▶ Material provided
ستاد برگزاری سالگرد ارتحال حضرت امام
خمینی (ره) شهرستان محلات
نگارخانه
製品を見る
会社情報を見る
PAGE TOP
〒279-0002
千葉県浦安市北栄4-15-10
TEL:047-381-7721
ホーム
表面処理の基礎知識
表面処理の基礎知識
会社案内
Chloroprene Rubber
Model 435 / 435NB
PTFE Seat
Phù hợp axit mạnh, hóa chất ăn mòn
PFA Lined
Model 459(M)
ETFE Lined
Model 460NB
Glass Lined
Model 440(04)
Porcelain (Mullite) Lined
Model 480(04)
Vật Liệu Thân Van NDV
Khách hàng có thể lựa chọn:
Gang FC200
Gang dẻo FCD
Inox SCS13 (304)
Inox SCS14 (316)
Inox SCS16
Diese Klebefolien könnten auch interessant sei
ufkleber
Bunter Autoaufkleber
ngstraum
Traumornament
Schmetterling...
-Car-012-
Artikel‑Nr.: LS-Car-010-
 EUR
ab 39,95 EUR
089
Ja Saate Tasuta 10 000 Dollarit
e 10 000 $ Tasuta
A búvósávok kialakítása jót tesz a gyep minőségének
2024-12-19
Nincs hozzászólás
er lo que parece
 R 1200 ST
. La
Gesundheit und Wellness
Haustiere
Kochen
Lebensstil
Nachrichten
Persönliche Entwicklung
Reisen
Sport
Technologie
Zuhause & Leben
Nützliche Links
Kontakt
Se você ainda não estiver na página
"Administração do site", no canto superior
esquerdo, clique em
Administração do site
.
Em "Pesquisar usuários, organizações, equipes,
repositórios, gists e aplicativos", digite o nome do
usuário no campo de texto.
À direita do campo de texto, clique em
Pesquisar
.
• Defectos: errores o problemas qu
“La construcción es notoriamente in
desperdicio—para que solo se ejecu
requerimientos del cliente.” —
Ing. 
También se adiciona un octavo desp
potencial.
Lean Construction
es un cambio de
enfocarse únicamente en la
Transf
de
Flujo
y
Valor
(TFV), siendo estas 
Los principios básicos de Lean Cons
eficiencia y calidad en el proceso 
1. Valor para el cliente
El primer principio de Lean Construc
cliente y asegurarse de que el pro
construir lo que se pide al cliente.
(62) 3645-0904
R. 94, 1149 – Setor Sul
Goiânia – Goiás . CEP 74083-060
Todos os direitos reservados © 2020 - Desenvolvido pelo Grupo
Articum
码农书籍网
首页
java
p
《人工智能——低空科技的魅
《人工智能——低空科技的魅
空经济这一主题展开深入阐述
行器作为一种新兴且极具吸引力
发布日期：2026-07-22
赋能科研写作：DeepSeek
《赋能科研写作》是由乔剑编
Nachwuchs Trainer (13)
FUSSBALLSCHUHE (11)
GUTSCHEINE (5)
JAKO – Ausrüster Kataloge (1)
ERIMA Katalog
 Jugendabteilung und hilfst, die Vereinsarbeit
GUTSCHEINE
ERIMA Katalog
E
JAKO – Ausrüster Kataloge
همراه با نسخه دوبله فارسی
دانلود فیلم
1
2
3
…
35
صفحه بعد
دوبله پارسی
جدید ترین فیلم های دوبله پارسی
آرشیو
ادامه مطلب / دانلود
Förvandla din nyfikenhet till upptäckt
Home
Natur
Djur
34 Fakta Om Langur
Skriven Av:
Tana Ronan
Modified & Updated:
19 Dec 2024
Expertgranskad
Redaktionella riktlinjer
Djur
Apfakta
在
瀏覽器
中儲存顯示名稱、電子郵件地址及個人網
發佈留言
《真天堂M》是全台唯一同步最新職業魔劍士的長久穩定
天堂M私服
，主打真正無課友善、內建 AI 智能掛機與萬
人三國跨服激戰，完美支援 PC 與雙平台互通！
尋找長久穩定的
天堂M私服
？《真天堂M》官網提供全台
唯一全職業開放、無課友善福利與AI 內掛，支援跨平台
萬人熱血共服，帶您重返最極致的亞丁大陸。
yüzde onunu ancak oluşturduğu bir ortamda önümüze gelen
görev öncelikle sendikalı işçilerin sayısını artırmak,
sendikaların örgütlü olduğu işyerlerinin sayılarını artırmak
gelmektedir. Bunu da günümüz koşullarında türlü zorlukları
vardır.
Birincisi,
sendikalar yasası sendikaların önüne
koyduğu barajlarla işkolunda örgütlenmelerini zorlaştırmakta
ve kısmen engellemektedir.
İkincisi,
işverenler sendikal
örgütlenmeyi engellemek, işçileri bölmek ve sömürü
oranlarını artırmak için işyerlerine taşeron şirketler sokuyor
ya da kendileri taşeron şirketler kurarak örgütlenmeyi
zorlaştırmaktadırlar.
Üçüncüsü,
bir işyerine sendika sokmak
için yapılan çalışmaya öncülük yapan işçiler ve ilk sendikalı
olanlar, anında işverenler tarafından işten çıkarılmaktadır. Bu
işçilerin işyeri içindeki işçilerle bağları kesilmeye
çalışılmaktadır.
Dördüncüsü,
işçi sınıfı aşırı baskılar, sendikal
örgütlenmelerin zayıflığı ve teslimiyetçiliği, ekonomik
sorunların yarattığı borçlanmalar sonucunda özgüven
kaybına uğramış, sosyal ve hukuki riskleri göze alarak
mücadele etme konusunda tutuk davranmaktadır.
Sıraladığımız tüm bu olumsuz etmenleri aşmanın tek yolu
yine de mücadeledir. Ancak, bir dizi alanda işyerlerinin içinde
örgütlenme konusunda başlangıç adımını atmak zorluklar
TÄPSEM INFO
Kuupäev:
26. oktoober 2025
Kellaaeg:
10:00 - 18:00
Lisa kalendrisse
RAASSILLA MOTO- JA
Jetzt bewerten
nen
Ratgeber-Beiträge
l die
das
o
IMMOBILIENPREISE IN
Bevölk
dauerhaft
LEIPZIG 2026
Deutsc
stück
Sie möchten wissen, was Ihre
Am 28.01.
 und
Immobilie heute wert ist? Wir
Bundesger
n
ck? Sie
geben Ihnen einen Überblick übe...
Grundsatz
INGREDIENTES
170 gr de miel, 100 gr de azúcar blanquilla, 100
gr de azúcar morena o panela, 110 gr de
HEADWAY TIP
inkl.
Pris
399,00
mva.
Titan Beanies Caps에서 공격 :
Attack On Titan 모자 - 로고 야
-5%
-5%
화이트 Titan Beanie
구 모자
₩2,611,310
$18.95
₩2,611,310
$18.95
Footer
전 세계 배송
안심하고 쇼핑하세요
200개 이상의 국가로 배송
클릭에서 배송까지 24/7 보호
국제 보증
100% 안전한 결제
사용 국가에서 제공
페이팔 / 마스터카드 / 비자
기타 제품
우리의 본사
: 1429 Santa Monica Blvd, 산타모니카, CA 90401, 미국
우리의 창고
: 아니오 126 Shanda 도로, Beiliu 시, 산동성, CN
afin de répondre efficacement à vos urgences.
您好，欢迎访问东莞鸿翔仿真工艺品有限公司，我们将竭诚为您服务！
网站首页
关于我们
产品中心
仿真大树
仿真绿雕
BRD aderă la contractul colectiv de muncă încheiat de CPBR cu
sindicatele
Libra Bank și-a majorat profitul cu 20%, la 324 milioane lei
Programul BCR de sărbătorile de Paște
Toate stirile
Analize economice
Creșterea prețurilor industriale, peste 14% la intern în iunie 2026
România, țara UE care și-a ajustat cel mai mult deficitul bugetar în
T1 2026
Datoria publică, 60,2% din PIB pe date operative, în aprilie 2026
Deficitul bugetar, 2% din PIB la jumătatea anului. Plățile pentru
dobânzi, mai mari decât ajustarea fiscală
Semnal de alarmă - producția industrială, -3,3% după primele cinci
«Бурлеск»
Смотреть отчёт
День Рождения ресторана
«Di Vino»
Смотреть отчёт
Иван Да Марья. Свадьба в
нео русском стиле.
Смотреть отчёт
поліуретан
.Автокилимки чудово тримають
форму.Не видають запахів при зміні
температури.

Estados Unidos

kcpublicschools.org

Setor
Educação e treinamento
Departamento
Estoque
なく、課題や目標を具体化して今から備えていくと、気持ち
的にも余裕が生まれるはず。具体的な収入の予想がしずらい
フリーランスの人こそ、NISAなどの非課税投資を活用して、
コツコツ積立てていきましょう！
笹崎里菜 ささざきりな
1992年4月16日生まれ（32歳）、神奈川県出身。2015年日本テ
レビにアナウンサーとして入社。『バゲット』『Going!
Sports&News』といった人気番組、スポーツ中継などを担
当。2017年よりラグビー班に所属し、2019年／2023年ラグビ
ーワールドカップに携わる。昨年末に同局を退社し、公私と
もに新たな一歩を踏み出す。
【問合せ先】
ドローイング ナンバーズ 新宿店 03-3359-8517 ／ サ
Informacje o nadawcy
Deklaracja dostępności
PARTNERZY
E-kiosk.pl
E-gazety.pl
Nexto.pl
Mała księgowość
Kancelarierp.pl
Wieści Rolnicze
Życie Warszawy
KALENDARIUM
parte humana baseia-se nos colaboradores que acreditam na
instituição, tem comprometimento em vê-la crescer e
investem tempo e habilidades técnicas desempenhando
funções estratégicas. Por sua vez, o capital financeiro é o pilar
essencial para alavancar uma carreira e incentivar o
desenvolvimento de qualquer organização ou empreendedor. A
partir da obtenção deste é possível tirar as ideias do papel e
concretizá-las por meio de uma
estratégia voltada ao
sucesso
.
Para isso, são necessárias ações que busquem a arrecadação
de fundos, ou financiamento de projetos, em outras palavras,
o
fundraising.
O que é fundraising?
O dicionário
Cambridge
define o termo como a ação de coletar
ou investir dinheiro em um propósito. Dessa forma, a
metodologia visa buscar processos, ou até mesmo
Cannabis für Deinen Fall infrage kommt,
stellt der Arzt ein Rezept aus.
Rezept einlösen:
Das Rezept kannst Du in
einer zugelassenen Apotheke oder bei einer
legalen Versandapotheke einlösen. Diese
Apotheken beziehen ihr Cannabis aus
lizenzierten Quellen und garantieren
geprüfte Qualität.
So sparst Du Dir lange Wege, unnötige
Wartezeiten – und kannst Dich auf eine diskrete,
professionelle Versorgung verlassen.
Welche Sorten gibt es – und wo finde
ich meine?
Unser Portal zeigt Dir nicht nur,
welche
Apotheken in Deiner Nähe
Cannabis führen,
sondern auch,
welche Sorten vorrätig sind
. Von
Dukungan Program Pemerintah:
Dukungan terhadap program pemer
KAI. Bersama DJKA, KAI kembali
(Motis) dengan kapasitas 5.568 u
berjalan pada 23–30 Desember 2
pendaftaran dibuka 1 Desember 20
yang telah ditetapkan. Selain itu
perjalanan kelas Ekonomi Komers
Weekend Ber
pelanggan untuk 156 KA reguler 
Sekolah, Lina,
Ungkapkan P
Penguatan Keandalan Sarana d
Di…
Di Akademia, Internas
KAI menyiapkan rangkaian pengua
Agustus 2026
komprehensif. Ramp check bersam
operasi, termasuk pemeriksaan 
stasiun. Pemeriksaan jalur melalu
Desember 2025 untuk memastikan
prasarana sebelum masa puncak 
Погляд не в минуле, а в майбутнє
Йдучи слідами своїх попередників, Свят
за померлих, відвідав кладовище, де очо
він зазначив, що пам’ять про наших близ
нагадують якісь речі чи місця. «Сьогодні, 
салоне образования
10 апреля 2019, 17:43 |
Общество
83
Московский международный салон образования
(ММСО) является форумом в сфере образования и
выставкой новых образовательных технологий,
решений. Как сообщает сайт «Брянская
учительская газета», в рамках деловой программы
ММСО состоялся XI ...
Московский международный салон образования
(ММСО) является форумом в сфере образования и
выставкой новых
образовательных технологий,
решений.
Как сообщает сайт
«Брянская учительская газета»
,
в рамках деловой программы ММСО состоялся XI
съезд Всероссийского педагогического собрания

▶ Task requirements
Repeat exactly the lines of the listing above, from the one with "笹崎里菜 ささざきりな" down to the one with "KALENDARIUM"; both of those lines belong in the range.

▶ Task solution
笹崎里菜 ささざきりな
1992年4月16日生まれ（32歳）、神奈川県出身。2015年日本テ
レビにアナウンサーとして入社。『バゲット』『Going!
Sports&News』といった人気番組、スポーツ中継などを担
当。2017年よりラグビー班に所属し、2019年／2023年ラグビ
ーワールドカップに携わる。昨年末に同局を退社し、公私と
もに新たな一歩を踏み出す。
【問合せ先】
ドローイング ナンバーズ 新宿店 03-3359-8517 ／ サ
Informacje o nadawcy
Deklaracja dostępności
PARTNERZY
E-kiosk.pl
E-gazety.pl
Nexto.pl
Mała księgowość
Kancelarierp.pl
Wieści Rolnicze
Życie Warszawy
KALENDARIUM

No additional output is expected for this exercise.